- Flag of Virginia, 1861
- Active: May 1861 – Spring 1865
- Disbanded: 1865
- Country: Confederate States of America
- Allegiance: Virginia
- Branch: Confederate States Army
- Role: Infantry
- Engagements: Battle of Big Bethel Seven Days' Battles Battle of Antietam Battle of Fredericksburg Battle of Gettysburg Battle of Five Forks Battle of Sailor's Creek

Commanders
- Notable commanders: Colonel Roger A. Pryor

= 3rd Virginia Infantry Regiment =

The 3rd Virginia Volunteer Infantry Regiment was an infantry regiment raised in Virginia for service in the Confederate States Army during the American Civil War. It fought mostly with the Army of Northern Virginia.

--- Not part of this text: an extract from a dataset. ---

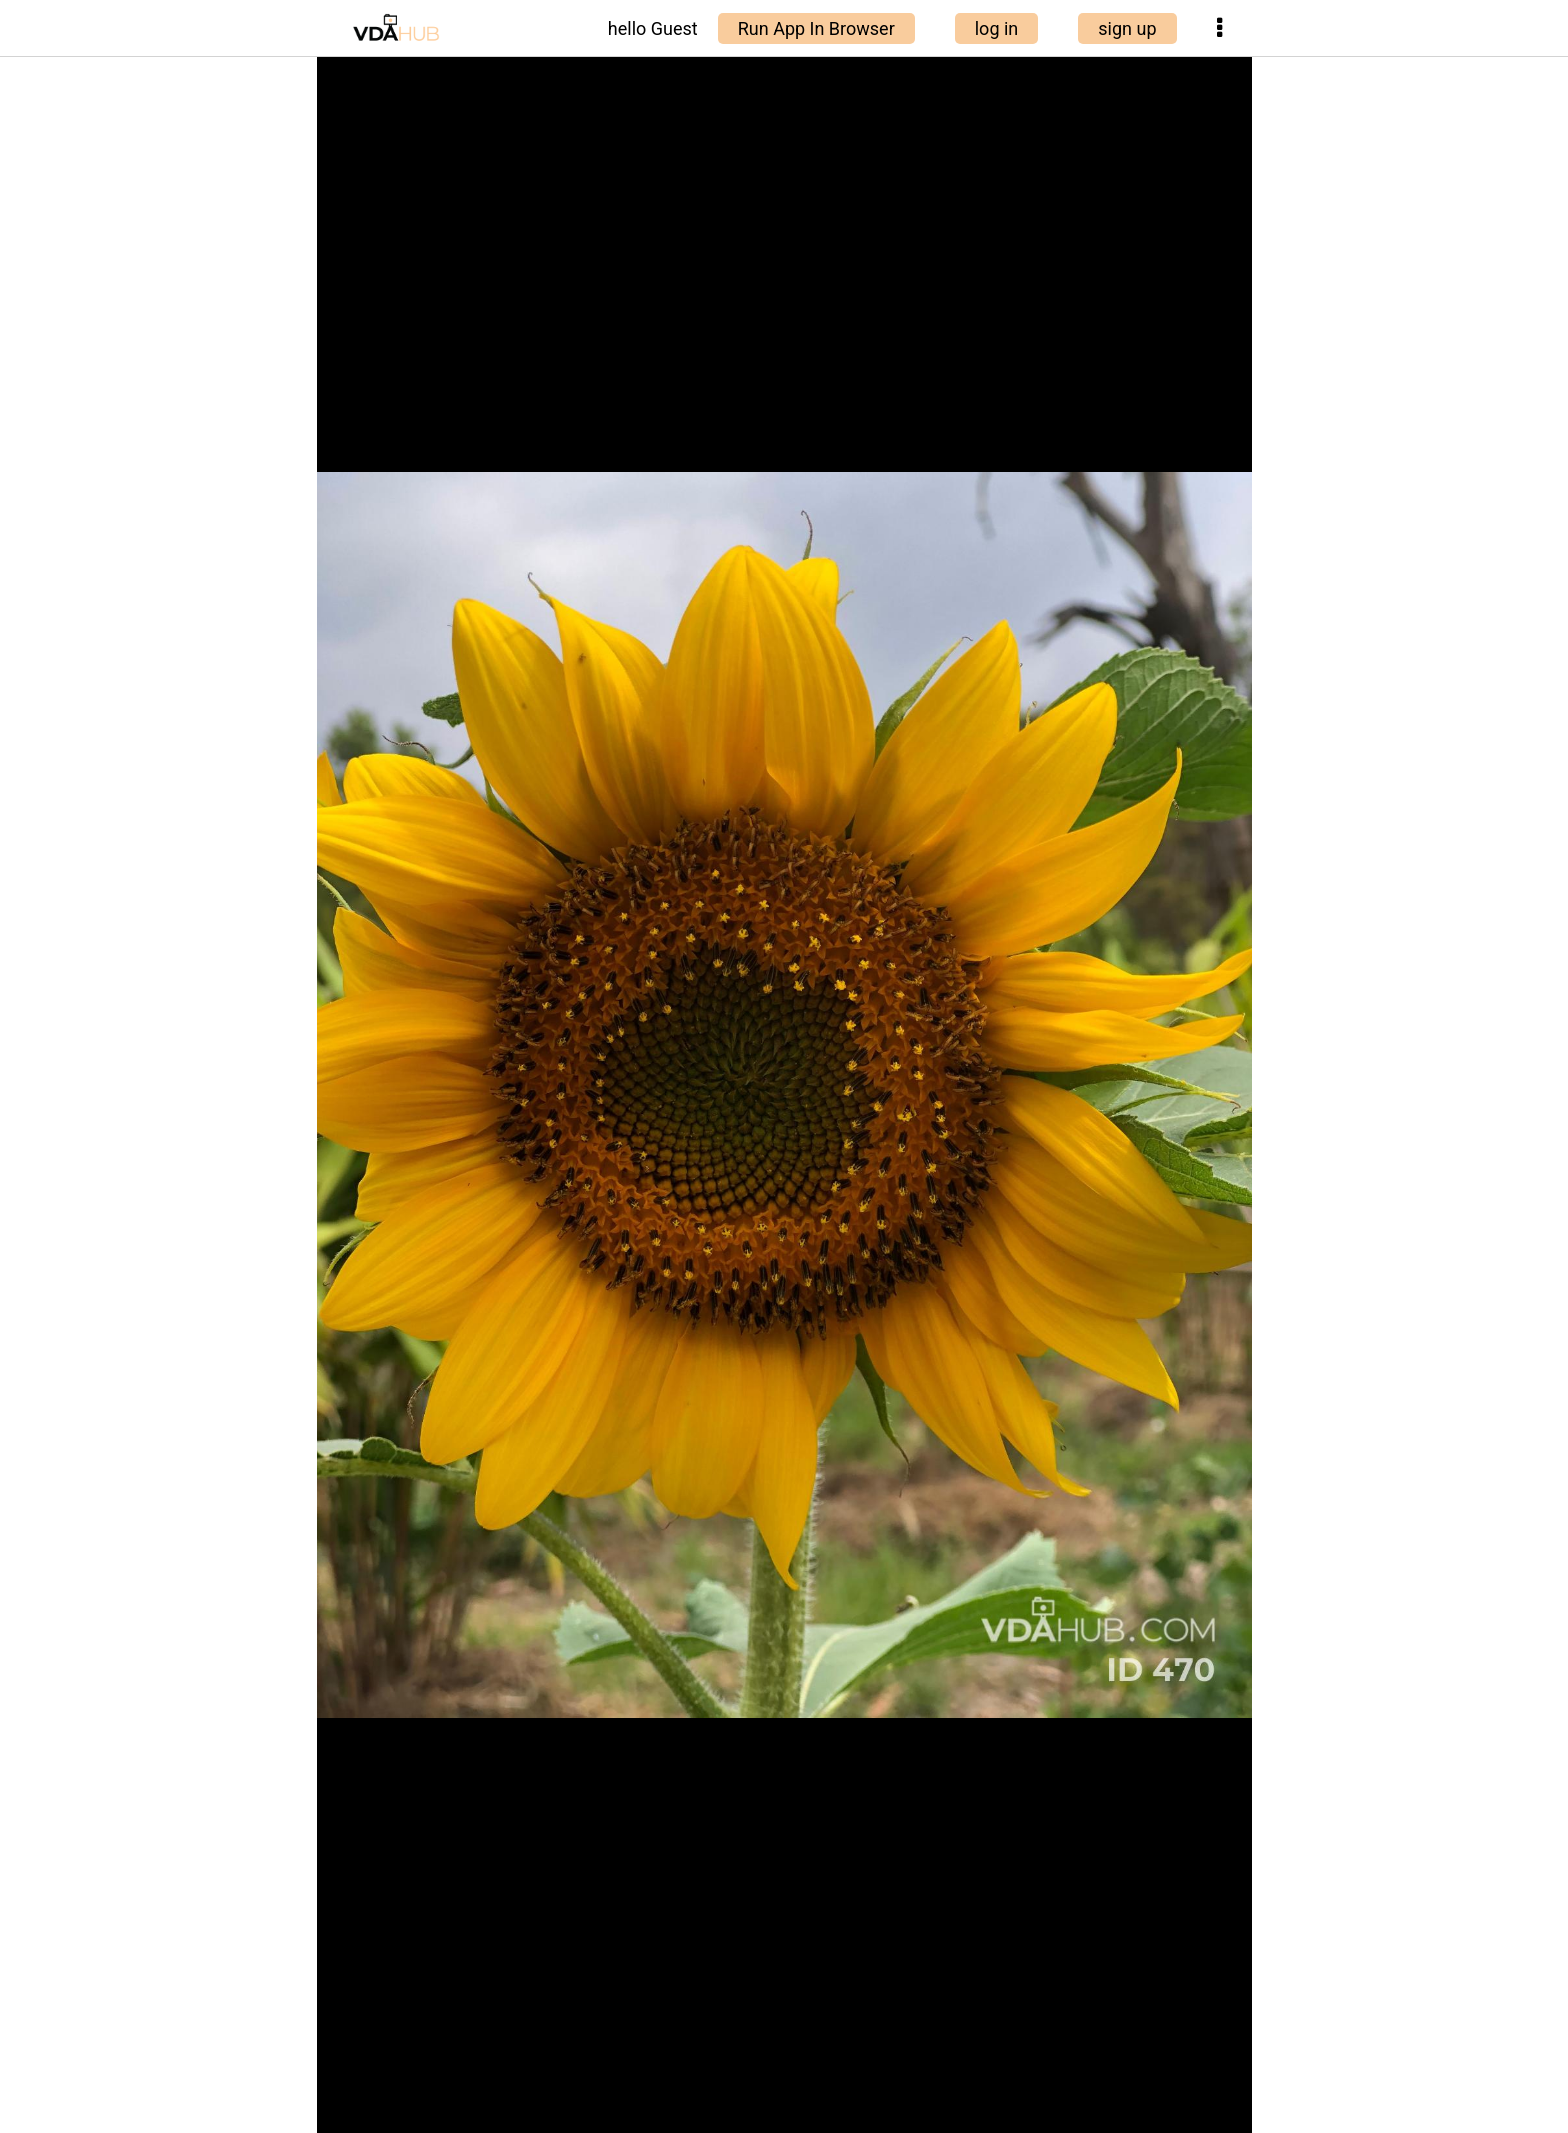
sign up (1127, 28)
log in (997, 28)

The 3rd Virginia was organized at Portsmouth, Virginia, in 1856 with volunteer companies attached to the 7th Regiment Virginia Militia. It entered Confederate service during July, 1861. Its members were from Portsmouth and Petersburg, and the counties of Nansemond, Dinwiddie, Surry, Isle of Wight, Southampton, and Halifax.

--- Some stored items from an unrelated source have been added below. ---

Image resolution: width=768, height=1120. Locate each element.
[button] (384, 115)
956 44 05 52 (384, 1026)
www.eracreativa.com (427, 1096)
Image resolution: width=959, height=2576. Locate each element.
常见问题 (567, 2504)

Three companies were in the fight at Big Bethel, then the regiment was assigned to General Colston's, Pryor's, Kemper's, and W.R. Terry's Brigade. It fought with the Army of Northern Virginia from Williamsburg to Gettysburg except when it was detached to Suffolk with Longstreet. Later it was active in the conflicts at
Plymouth, Drewry's Bluff, and Cold Harbor, the Siege of Petersburg (both south and north of the James River), and the Appomattox Campaign.

This unit totaled 550 men in April, 1862, and reported 97 casualties during the Seven Days Battles, 19 in the Maryland Campaign, and 11 at Fredericksburg. Of the 332 engaged at Gettysburg, more than thirty-five percent were disabled. Many were captured at Five Forks and Sayler's Creek , and only 1 officer and 60 men surrendered in April, 1865.

The field officers were Colonels Joseph Mayo, Jr. and Roger A. Pryor; and Lieutenant Colonels Alexander D. Callcote, William H. Pryor, and Joseph V. Scott.

It was the quartermaster of the 3rd Virginia, Captain Joseph M. Broun, who sold Traveller to Robert E. Lee for $200.